How many of the lines below have the word "Separations" in them? The answer is that number and nothing more.

↓↓↓

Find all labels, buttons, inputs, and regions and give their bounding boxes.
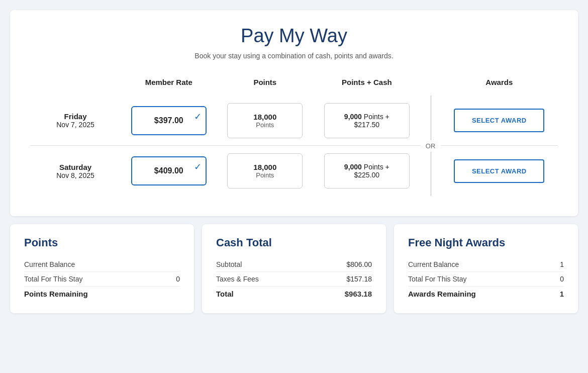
points-cash-box-friday[interactable]: 9,000 Points + $217.50	[324, 103, 410, 138]
points-cell-saturday: 18,000 Points	[217, 146, 314, 196]
awards-cell-saturday: SELECT AWARD	[441, 146, 558, 196]
points-box-saturday[interactable]: 18,000 Points	[227, 153, 303, 189]
main-card: Pay My Way Book your stay using a combin…	[10, 10, 578, 216]
select-award-button-saturday[interactable]: SELECT AWARD	[454, 159, 544, 183]
select-award-button-friday[interactable]: SELECT AWARD	[454, 109, 544, 132]
cash-summary-card: Cash Total Subtotal $806.00 Taxes & Fees…	[202, 224, 386, 313]
col-or-spacer	[421, 78, 441, 96]
points-summary-card: Points Current Balance Total For This St…	[10, 224, 194, 313]
col-header-awards: Awards	[441, 78, 558, 96]
points-balance-row: Current Balance	[24, 257, 180, 272]
awards-remaining-row: Awards Remaining 1	[408, 287, 564, 301]
check-icon-saturday: ✓	[194, 161, 202, 172]
col-header-member-rate: Member Rate	[121, 78, 217, 96]
table-row: Friday Nov 7, 2025 ✓ $397.00 18,000 Poin…	[30, 96, 558, 146]
page-subtitle: Book your stay using a combination of ca…	[30, 52, 558, 60]
member-rate-box-friday[interactable]: ✓ $397.00	[131, 106, 207, 135]
points-total-row: Total For This Stay 0	[24, 272, 180, 287]
col-header-points: Points	[217, 78, 314, 96]
day-label-saturday: Saturday Nov 8, 2025	[30, 146, 121, 196]
cash-subtotal-row: Subtotal $806.00	[216, 257, 372, 272]
points-box-friday[interactable]: 18,000 Points	[227, 103, 303, 138]
or-divider-friday: OR	[421, 96, 441, 196]
awards-balance-row: Current Balance 1	[408, 257, 564, 272]
col-header-points-cash: Points + Cash	[313, 78, 421, 96]
cash-card-title: Cash Total	[216, 236, 372, 249]
member-rate-box-saturday[interactable]: ✓ $409.00	[131, 156, 207, 185]
awards-card-title: Free Night Awards	[408, 236, 564, 249]
cash-total-row: Total $963.18	[216, 287, 372, 301]
day-label-friday: Friday Nov 7, 2025	[30, 96, 121, 146]
points-cash-cell-friday: 9,000 Points + $217.50	[313, 96, 421, 146]
table-row: Saturday Nov 8, 2025 ✓ $409.00 18,000 Po…	[30, 146, 558, 196]
col-empty	[30, 78, 121, 96]
awards-summary-card: Free Night Awards Current Balance 1 Tota…	[394, 224, 578, 313]
check-icon-friday: ✓	[194, 111, 202, 122]
cash-taxes-row: Taxes & Fees $157.18	[216, 272, 372, 287]
page-title: Pay My Way	[30, 25, 558, 47]
points-cash-box-saturday[interactable]: 9,000 Points + $225.00	[324, 153, 410, 189]
summary-row: Points Current Balance Total For This St…	[10, 224, 578, 313]
points-remaining-row: Points Remaining	[24, 287, 180, 301]
or-label: OR	[425, 140, 437, 152]
pricing-table: Member Rate Points Points + Cash Awards …	[30, 78, 558, 196]
points-cell-friday: 18,000 Points	[217, 96, 314, 146]
points-cash-cell-saturday: 9,000 Points + $225.00	[313, 146, 421, 196]
points-card-title: Points	[24, 236, 180, 249]
member-rate-cell-friday: ✓ $397.00	[121, 96, 217, 146]
awards-total-row: Total For This Stay 0	[408, 272, 564, 287]
awards-cell-friday: SELECT AWARD	[441, 96, 558, 146]
member-rate-cell-saturday: ✓ $409.00	[121, 146, 217, 196]
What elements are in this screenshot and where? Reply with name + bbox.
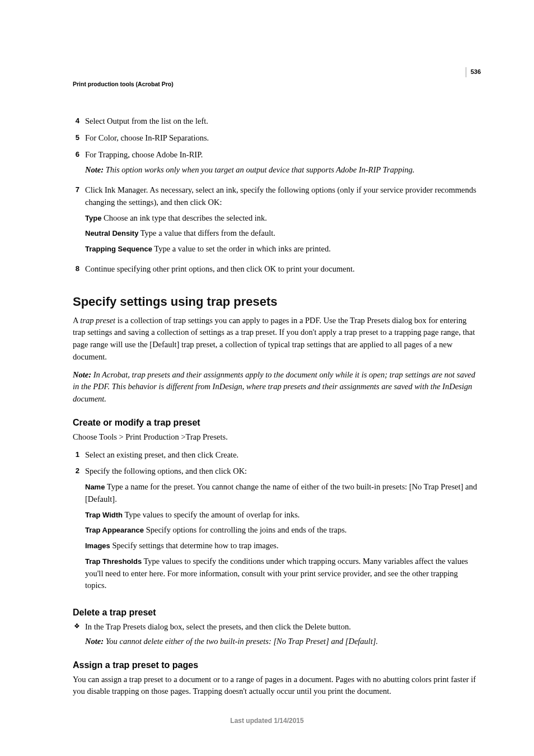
option-text: Type a name for the preset. You cannot c… <box>85 482 477 503</box>
heading-specify-settings: Specify settings using trap presets <box>73 295 478 309</box>
option-trapping-sequence: Trapping Sequence Type a value to set th… <box>85 243 478 255</box>
step-text: Select Output from the list on the left. <box>85 115 478 128</box>
bullet-icon: ❖ <box>73 621 85 648</box>
option-text: Type a value that differs from the defau… <box>140 228 275 237</box>
term-trap-preset: trap preset <box>80 316 115 325</box>
step-body: Specify the following options, and then … <box>85 465 478 595</box>
bullet-item: ❖ In the Trap Presets dialog box, select… <box>73 621 478 648</box>
bullet-note: Note: You cannot delete either of the tw… <box>85 636 478 648</box>
step-8: 8 Continue specifying other print option… <box>73 263 478 276</box>
paragraph: Choose Tools > Print Production >Trap Pr… <box>73 431 478 444</box>
note-label: Note: <box>85 165 104 174</box>
step-6: 6 For Trapping, choose Adobe In-RIP. Not… <box>73 149 478 180</box>
paragraph: You can assign a trap preset to a docume… <box>73 674 478 698</box>
option-text: Choose an ink type that describes the se… <box>104 213 267 222</box>
note-text: You cannot delete either of the two buil… <box>106 637 378 646</box>
step-text: Continue specifying other print options,… <box>85 263 478 276</box>
step-body: For Trapping, choose Adobe In-RIP. Note:… <box>85 149 478 180</box>
paragraph: A trap preset is a collection of trap se… <box>73 315 478 363</box>
step-2: 2 Specify the following options, and the… <box>73 465 478 595</box>
step-body: Click Ink Manager. As necessary, select … <box>85 184 478 259</box>
note-paragraph: Note: In Acrobat, trap presets and their… <box>73 369 478 405</box>
step-number: 7 <box>73 184 85 259</box>
bullet-text: In the Trap Presets dialog box, select t… <box>85 621 478 633</box>
text-post: is a collection of trap settings you can… <box>73 316 475 361</box>
option-label: Trap Width <box>85 511 123 519</box>
option-type: Type Choose an ink type that describes t… <box>85 212 478 225</box>
step-number: 4 <box>73 115 85 128</box>
option-text: Specify settings that determine how to t… <box>112 541 278 550</box>
step-text: For Color, choose In-RIP Separations. <box>85 132 478 144</box>
steps-list-create: 1 Select an existing preset, and then cl… <box>73 449 478 596</box>
option-text: Specify options for controlling the join… <box>146 525 347 534</box>
option-neutral-density: Neutral Density Type a value that differ… <box>85 227 478 240</box>
step-5: 5 For Color, choose In-RIP Separations. <box>73 132 478 144</box>
bullet-body: In the Trap Presets dialog box, select t… <box>85 621 478 648</box>
option-images: Images Specify settings that determine h… <box>85 540 478 552</box>
step-number: 1 <box>73 449 85 461</box>
heading-create-modify: Create or modify a trap preset <box>73 418 478 428</box>
page-header: Print production tools (Acrobat Pro) <box>73 81 478 87</box>
page-number: 536 <box>466 67 481 77</box>
option-label: Name <box>85 483 105 491</box>
option-text: Type values to specify the amount of ove… <box>124 510 299 519</box>
option-label: Trap Thresholds <box>85 557 142 566</box>
option-trap-appearance: Trap Appearance Specify options for cont… <box>85 524 478 536</box>
note-label: Note: <box>73 370 91 379</box>
footer-last-updated: Last updated 1/14/2015 <box>0 717 534 725</box>
text-pre: A <box>73 316 80 325</box>
note-text: This option works only when you target a… <box>106 165 415 174</box>
note-text: In Acrobat, trap presets and their assig… <box>73 370 475 404</box>
step-number: 6 <box>73 149 85 180</box>
step-note: Note: This option works only when you ta… <box>85 164 478 176</box>
step-text: For Trapping, choose Adobe In-RIP. <box>85 149 478 161</box>
step-1: 1 Select an existing preset, and then cl… <box>73 449 478 461</box>
steps-list-top: 4 Select Output from the list on the lef… <box>73 115 478 276</box>
option-label: Neutral Density <box>85 229 138 237</box>
page-content: Print production tools (Acrobat Pro) 4 S… <box>0 0 534 737</box>
heading-delete: Delete a trap preset <box>73 608 478 618</box>
option-label: Trapping Sequence <box>85 245 152 253</box>
option-trap-thresholds: Trap Thresholds Type values to specify t… <box>85 556 478 592</box>
option-text: Type a value to set the order in which i… <box>154 244 330 253</box>
option-label: Type <box>85 214 101 222</box>
step-number: 8 <box>73 263 85 276</box>
step-7: 7 Click Ink Manager. As necessary, selec… <box>73 184 478 259</box>
option-label: Images <box>85 542 110 550</box>
option-name: Name Type a name for the preset. You can… <box>85 481 478 506</box>
step-number: 5 <box>73 132 85 144</box>
option-text: Type values to specify the conditions un… <box>85 557 468 590</box>
note-label: Note: <box>85 637 104 646</box>
step-number: 2 <box>73 465 85 595</box>
step-text: Click Ink Manager. As necessary, select … <box>85 184 478 209</box>
option-label: Trap Appearance <box>85 526 144 534</box>
step-text: Specify the following options, and then … <box>85 465 478 478</box>
step-text: Select an existing preset, and then clic… <box>85 449 478 461</box>
heading-assign: Assign a trap preset to pages <box>73 660 478 670</box>
step-4: 4 Select Output from the list on the lef… <box>73 115 478 128</box>
option-trap-width: Trap Width Type values to specify the am… <box>85 509 478 521</box>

↑↑↑

» FINISHED TASK:
2